Discover montreal on Alzheimer’s disease

alcgeymerThe abnormal accumulation of fat in the brain precipitates the progression of Alzheimer’s disease, according to a new study in montreal. This discovery opens new avenues for diagnostic and prepares the way for tests on drugs to control the amount of fat in other parts of the body.

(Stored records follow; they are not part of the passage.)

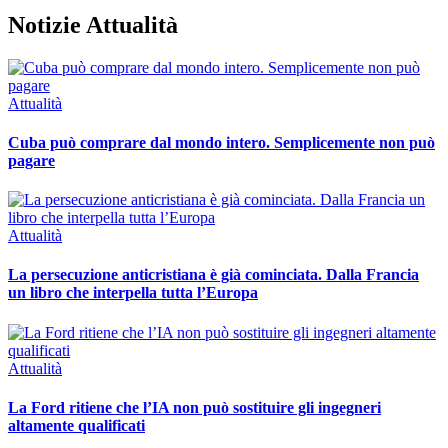
Notizie Attualità
Attualità
Cuba può comprare dal mondo intero. Semplicemente non può
pagare
Attualità
La persecuzione anticristiana è già cominciata. Dalla Francia
un libro che interpella tutta l’Europa
Attualità
La Ford ritiene che l’IA non può sostituire gli ingegneri
altamente qualificati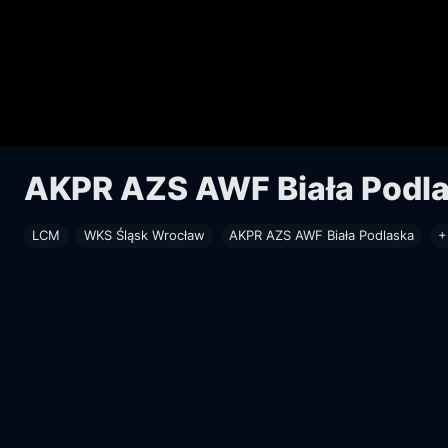
AKPR AZS AWF Biała Podla
LCM
WKS Śląsk Wrocław
AKPR AZS AWF Biała Podlaska
+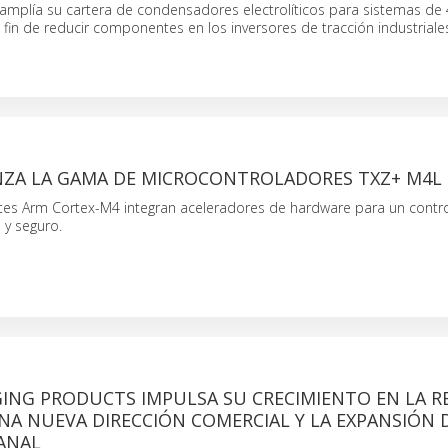
amplía su cartera de condensadores electrolíticos para sistemas de 
l fin de reducir componentes en los inversores de tracción industriale
NZA LA GAMA DE MICROCONTROLADORES TXZ+ M4L
s Arm Cortex-M4 integran aceleradores de hardware para un contro
 y seguro.
GING PRODUCTS IMPULSA SU CRECIMIENTO EN LA R
A NUEVA DIRECCIÓN COMERCIAL Y LA EXPANSIÓN 
ANAL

“Our laboratory specializes in the study of stem cells”, says the lead author of the study published in the journal Cell Stem Cell, Karl Fernandes, the CHUM research Centre. “The stem cells are of interest to more and more specialists of alzheimer’s disease because another molecule associated with the disease, beta-amyloid, which is responsible of amyloid plaques, has not allowed the development of a drug. We realized that the stem cells are located in the same region of the brain that the fat deposits.”

106 000

Number of Quebecers over the age of 65 suffering from Alzheimer’s disease or a related dementia.
187 000
Number of Quebecers over the age of 65 who will suffer in 2031 of Alzheimer’s disease or a related dementia.
(Source : Alzheimer Society of Montreal)
The stem cells, which have the faculty of being able to transform into different types of cells, play a role in memory, learning, and depression, all three of which are affected by alzheimer’s, ” notes Mr. Fernandes. The fat, for its part, plays an important role in the brain, of which it is the half of the volume.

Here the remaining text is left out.